• Extracted information
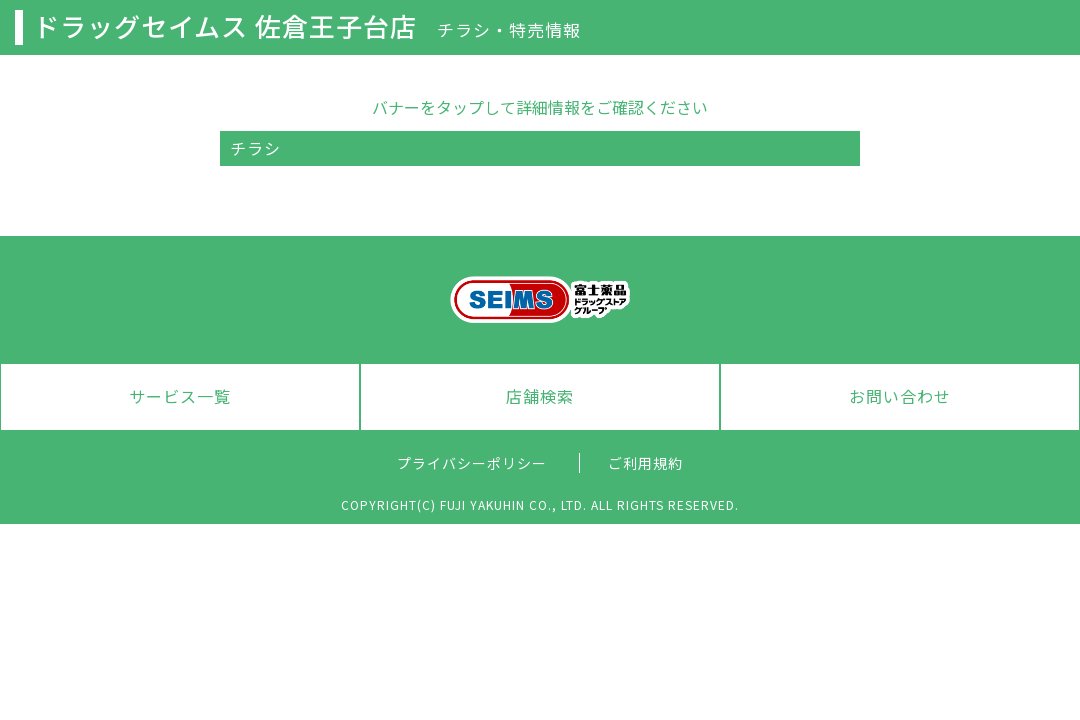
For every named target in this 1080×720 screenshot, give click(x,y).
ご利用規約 (645, 463)
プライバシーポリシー (472, 463)
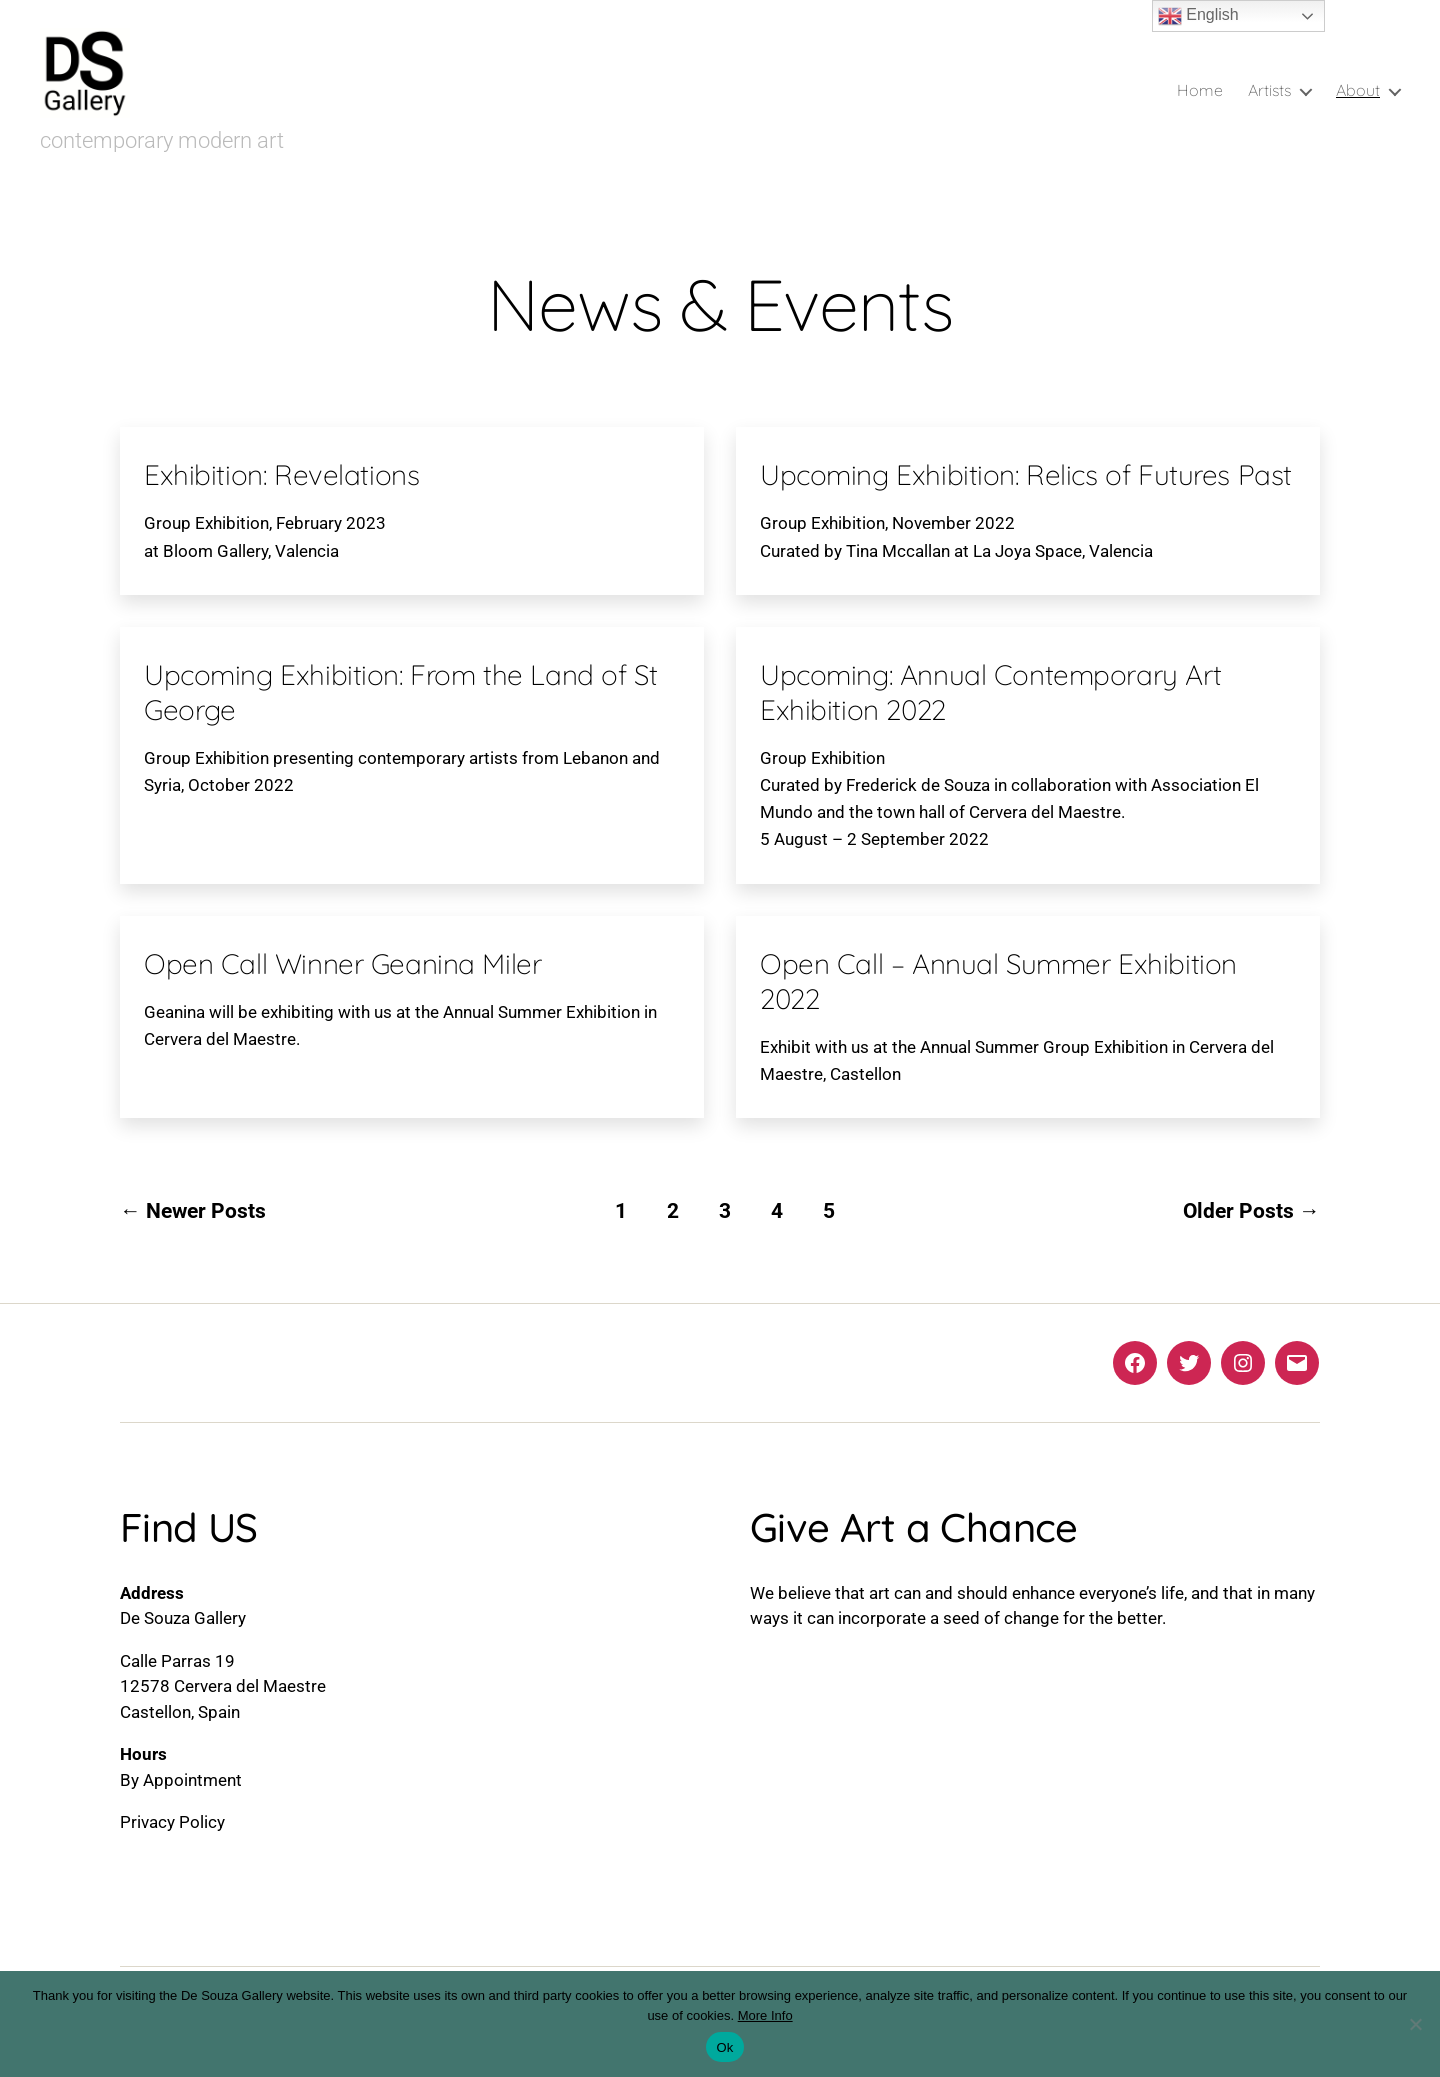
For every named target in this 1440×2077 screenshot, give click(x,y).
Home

• What is expected
Starting with the line that holds "プライバシーポリシー (472, 463)", repeat exactly every line through the end of the material above, both ends included, without the pictures.

• Result of this task
プライバシーポリシー (472, 463)
For every named target in this 1440×2077 screenshot, give click(x,y).
Home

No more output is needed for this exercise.